I’m preparing some articles for my coworkers who are learning Nix for the first time, and after wrapping this one up I thought it might be useful to share. For context, the code-base we work in is a monstrous mono-repo where you will get atrocious cache performance if you aren’t really explicit with filters. Caching aside, just copying sub-trees of the workspace unnecessarily can become really costly, making it especially important to filter “purely in Nix” up-front using prim-ops to avoid spurious file copies in an intermediate derivation.
I plan to extend this soon with examples of dead simple source tree construction with runCommandNoCC
+ cp ${./foo} .
style cherry picking, and likely a proper tree-walker.
I hope y’all find it helpful, and feel free to share any critiques/additions.
Source Filtering
Many Nix expresssions, particularly those which produce “derivations”
( build recipes ) carry an attribute named src
which is used to create your
build area.
In most cases src
, and all of its contents, effect the hash of your derivation
such that any file modifications in that tree will trigger a cache miss ( rebuild ).
With that in mind, filtering a source tree down to the minimal list of files that
really effect a build’s outputs can make a night and day difference in caching
performance; this is especially true in large source trees such as a mono-repo.
Nix carries a simple builtin command builtins.filterSource
which allows us to
perform rudimentary filtering, and Nixpkgs carries a collection of more robust
filters which you will want to become familiar with.
Source Filters Overview
-
builtins.filterSource
: simple builtin filter routine.- Nice for removing a few files from a shallow source tree.
- Unlike Nixpkgs’
lib.cleanSource
, the builtin function cannot be
composed with other filters, and cannot be used with the debug tracing
functionlib.sources.trace
. - Significantly faster than the Nixpkgs filters; “closer to the metal”.
It is implemented in C++ and takes advantage of platform specific
filesystem operations directly.
-
lib.cleanSource
: sane default filter which removes temporary and VC files.- This is your bread and butter filter to apply to a Git project’s top level.
- Deletes the
.git/
directory which is essential for working with locally
cloned repositories. - Deletes common temporary files such as
*~
and.*.sw*
produced by many
editors, build artifacts such as*.o
and*.so
, anyresult
symlinks
produced by Nix, and oddball filesystem nodes like sockets. - May be composed with other filters, commonly acting as the base filter to
be applied first.
-
lib.cleanSourceWith
: applies custom filters and composes them.- Used to run any user defined filter, and build sequences of filters.

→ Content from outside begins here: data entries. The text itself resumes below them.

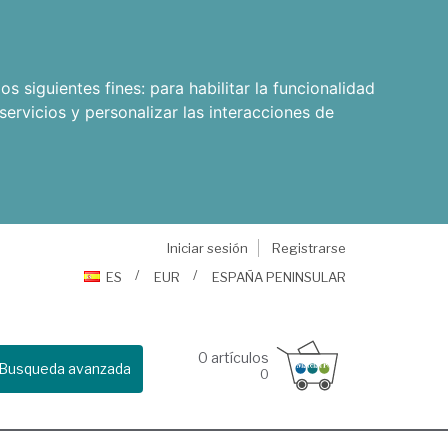
os siguientes fines:
para habilitar la funcionalidad
servicios y personalizar las interacciones de
Iniciar sesión
Registrarse
ES
EUR
ESPAÑA PENINSULAR
0
artículos
Busqueda avanzada
0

- Uses the exact same set of arguments seen in
builtins.filterSource
, and
is actually the ancestor of the builtin. - Composing filters with
lib.cleanSourceWith
is significantly more efficient
the filtering a tree, and passing to another filter.
Composition merges filter predicates and applies them to a source tree
once without making multiple copies of the source tree between filters. - Composed filters are applied sequentially as:
f1: f2: ( path: type: ( f1 path type ) && ( f2 path type ) )
-
lib.sources.trace
: traces source filters for debugging.- Generally used in a REPL when writing a filter.

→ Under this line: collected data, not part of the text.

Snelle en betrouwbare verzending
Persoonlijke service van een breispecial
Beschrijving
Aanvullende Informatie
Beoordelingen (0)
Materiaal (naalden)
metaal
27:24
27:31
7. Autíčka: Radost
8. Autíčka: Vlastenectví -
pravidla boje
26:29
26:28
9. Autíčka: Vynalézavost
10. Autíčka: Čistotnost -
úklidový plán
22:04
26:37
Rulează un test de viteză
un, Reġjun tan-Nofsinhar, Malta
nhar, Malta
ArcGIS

- Do not check in derivations that use
trace
, it’s a debugging function
intended for interactive use. - Used as
lib.sources.trace ( lib.cleanSource ./. )
- I use this literally every time I’m writing a filter, I strongly suggest
taking advantage of it.
-
lib.sources.sourceByRegex
: produces a filter from regex expressions.- Given a list of patterns, returns true if a file/directory matches any.
- Great for recursively pulling files by name like
.*/package\.json$
. - Uses PCRE regex, not POSIX globbing.
- Internally this uses
cleanSourceWith
, so it may be composed with other
lib.sources.*
cleaners. - WARNING: that since Nix 2.4 Darwin and Linux platforms will produce
different results when attempting “non-greedy” PCRE matches such as
[^a]*?
or[^a]{0,}
.
This platform dependant behavior is a result of LLVM developers failing
to implement PCRE as specified.
This issue is not limited to Nix, it applies to any software which uses
LLVM’s implementation of PCRE - keep your eyes peeled for this elsewhere.
-
lib.sources.sourceFilesBySuffices
: produces a filter from a list of suffices.- Suffices are interpreted literally - don’t use regex.
- Almost always used to match file extensions.
- This largely exists to account for the LLVM debacle mentioned above.
- Internally this uses
cleanSourceWith
, so it may be composed with other
lib.sources.*
cleaners.
-
nix-gitignore.gitignoreSource[Pure]
: filters using.gitignore
syntax.- Accepts a list of patterns which are applied following
.gitignore
style
filtering rules. -
gitignoreSource
supplements the provided patterns with any.gitignore
files found in the source tree.
Reading.gitignore
files incurs a considerable performance cost.
WARNING: ifsrc
is not the git repository root, this function will not
be able to read.gitignore
files in parent directories.
With this in mind I do not suggest using this function in a large mono-repo. -
gitignoreSourcePure
ignores any.gitignore
files, and is
purely declarative.
This has significantly improved performance and caching, I strongly
recommend using this function over the impure form in large repositories. - In practice I’ve found that
lib.sources.sourceByRegex
is often much
easier to reason about; gitignore syntax has wonky rules.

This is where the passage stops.